Unfortunately the insurance lobby and medical lobby have convinced many legislatures to severely limit medical malpractice cases and place arbitrary and harmful limits on how much plaintiffs in these cases can recover. There is no limit to the amount of damage a negligent medical professional can cause, so limiting the amount a patient can recover when he or she is injured is nonsense. Fortunately many courts like the supreme courts of Illinois and Florida have struck down medical malpractice damage caps as violating state constitutional provisions. Now a judge in Tennessee has followed suit and held that his state’s damage cap is also unconstitutional.
Tennessee Judge Holds Damage Cap Unconstitutional
The Tennessean reports that a judge in Hamilton County, Tennessee has ruled that the state’s damage cap law is unconstitutional. The law limits what are called “non-economic” damages in most civil cases to a mere $750,000. The judge is the first judge in that state to get the chance to rule on the constitutionality of the damage caps which were passed as part of a 2011 law.
He reasoned that the damage cap law improperly limited the role and authority of the jury which is established by the state constitution. Other states have used similar logic to strike down this sort of cap. The general theory is that jurors are supposed to be the finders of fact. The evidence is presented to them in the case and they are supposed to decide what the damages are in a case. When the legislature sets a cap, it usurps the authority and power of the jurors. Additionally, parties in Tennessee have a constitutional right to a jury trial, and taking away the jury’s ability to set the appropriate amount of damages infringes upon that fundamental right to a jury trial.
Legislator Urges an Appeal
While those who support patients’ rights applauded the decision, Tennessee Majority Leader Gerald McCormick of Chattanooga is urging an appeal of the decision according to a report by the Times Free Press.
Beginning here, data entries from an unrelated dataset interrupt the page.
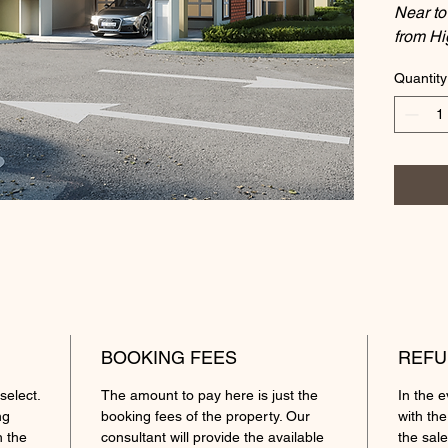
Near t
from H
Quantity
Prop
Hou
Tenu
Loca
Lot 
Gros
Roo
Feat
priv
unde
Pric
BOOKING FEES
REFU
Amen
select.
The amount to pay here is just the
In the 
Inte
ng
booking fees of the property. Our
with the
Scho
h the
consultant will provide the available
the sale
3D A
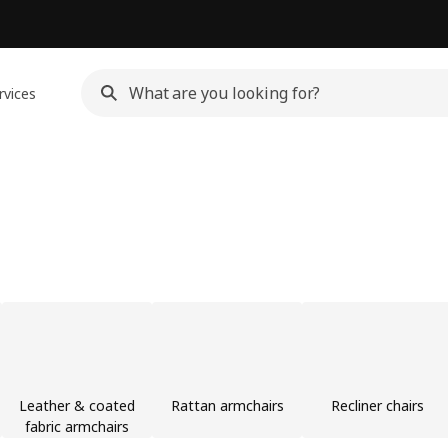
rvices
Leather & coated
Rattan armchairs
Recliner chairs
fabric armchairs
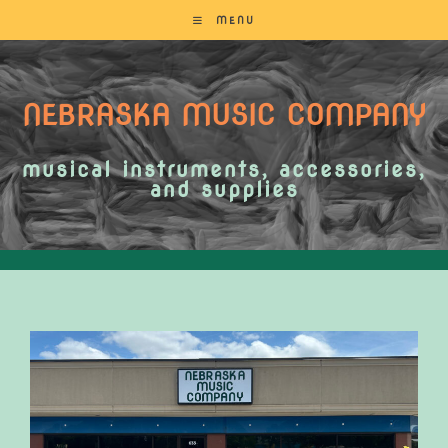
MENU
NEBRASKA MUSIC COMPANY
musical instruments, accessories,
and supplies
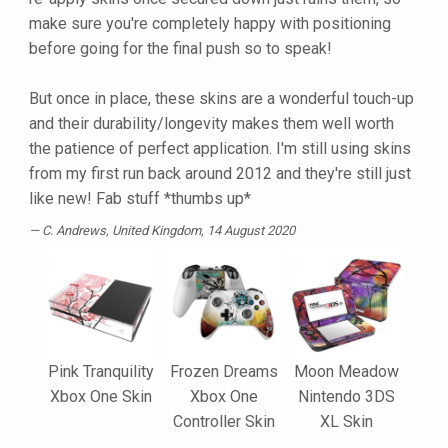
make sure you're completely happy with positioning
before going for the final push so to speak!
But once in place, these skins are a wonderful touch-up
and their durability/longevity makes them well worth
the patience of perfect application. I'm still using skins
from my first run back around 2012 and they're still just
like new! Fab stuff *thumbs up*
C. Andrews
, United Kingdom, 14 August 2020
Pink Tranquility
Frozen Dreams
Moon Meadow
Xbox One Skin
Xbox One
Nintendo 3DS
Controller Skin
XL Skin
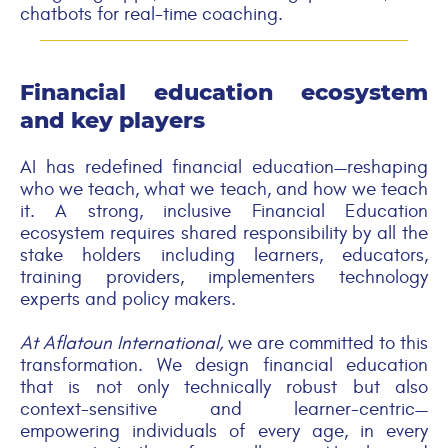
chatbots for real-time coaching.
Financial education ecosystem
and key players
AI has redefined financial education—reshaping
who we teach, what we teach, and how we teach
it. A strong, inclusive Financial Education
ecosystem requires shared responsibility by all the
stake holders including learners, educators,
training providers, implementers technology
experts and policy makers.
At Aflatoun International,
we are committed to this
transformation. We design financial education
that is not only technically robust but also
context-sensitive and learner-centric—
empowering individuals of every age, in every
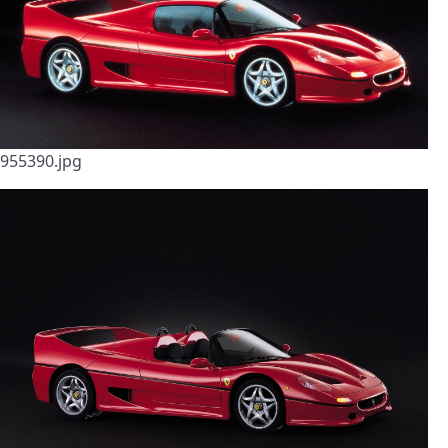
955390.jpg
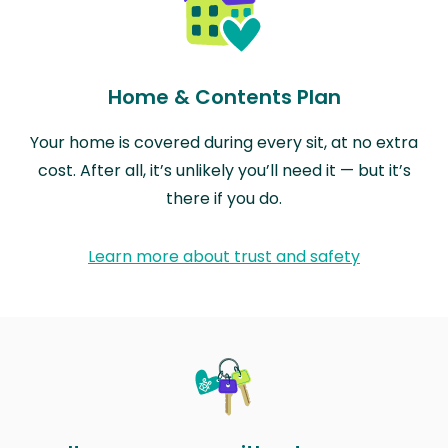
Home & Contents Plan
Your home is covered during every sit, at no extra
cost. After all, it’s unlikely you’ll need it — but it’s
there if you do.
Learn more about trust and safety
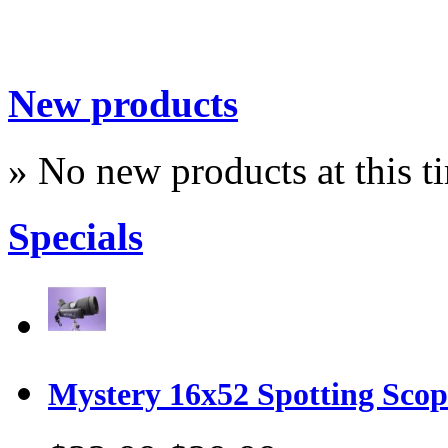
New products
» No new products at this t
Specials
Mystery 16x52 Spotting Sco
When a reporter informed him about the judge’s decision he said, “You’re kidding me,” and later described himself as being “terribly disappointed” and as hoping there would be an appeal. This attitude should not be embraced. When legislatures choose to enact these damage caps they disrespect the citizens of their states. These damage caps say that they, the legislators, know better what should happen in a case than the regular residents of the state who wind up on these juries, even though the legislators have not heard or seen the evidence in the individual case.